Serial webcomic by Randall Munroe

xkcd (sometimes styled XKCD) is a serial webcomic created in 2005 by American author Randall Munroe. The comic's tagline describes it as "a webcomic of romance, sarcasm, math, and language". Munroe states on the comic's website that the name of the comic is not an acronym but "just a word with no phonetic pronunciation".

The subject matter of the comic varies from statements on life and love to mathematical, programming, and scientific in-jokes. Some strips feature simple humor or pop-culture references. It has a cast of stick figures, and the comic occasionally features landscapes, graphs, charts, and intricate mathematical patterns such as fractals.

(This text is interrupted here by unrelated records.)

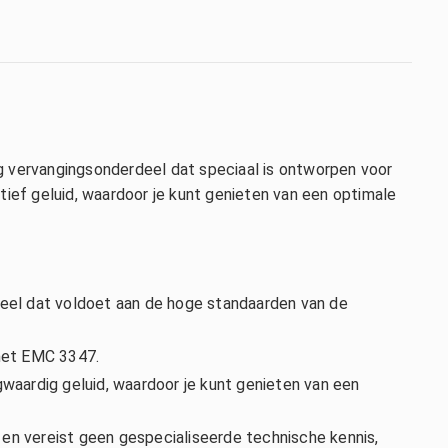
g vervangingsonderdeel dat speciaal is ontworpen voor
tief geluid, waardoor je kunt genieten van een optimale
rdeel dat voldoet aan de hoge standaarden van de
met EMC 3347.
gwaardig geluid, waardoor je kunt genieten van een
 en vereist geen gespecialiseerde technische kennis,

New cartoons are added on Mondays, Wednesdays, and Fridays every week, with few exceptions.

Munroe has released six spinoff books from the comic. The first book, published in 2010 and titled xkcd: volume 0, was a series of selected comics from his website. His 2014 book What If? is based on his blog of the same name that answers unusual science questions from readers in a light-hearted way that is scientifically grounded. The What If? column on the site is updated with new articles from time to time. His 2015 book Thing Explainer explains scientific concepts using only the one thousand most commonly used words in English. A fourth book, How To, which is described as "a profoundly unhelpful self-help book", was released on September 3, 2019. A fifth book, What If? 2, was released on September 13, 2022. A revised edition of What If?, titled What If? 10th Anniversary Edition, was released on November 26, 2024.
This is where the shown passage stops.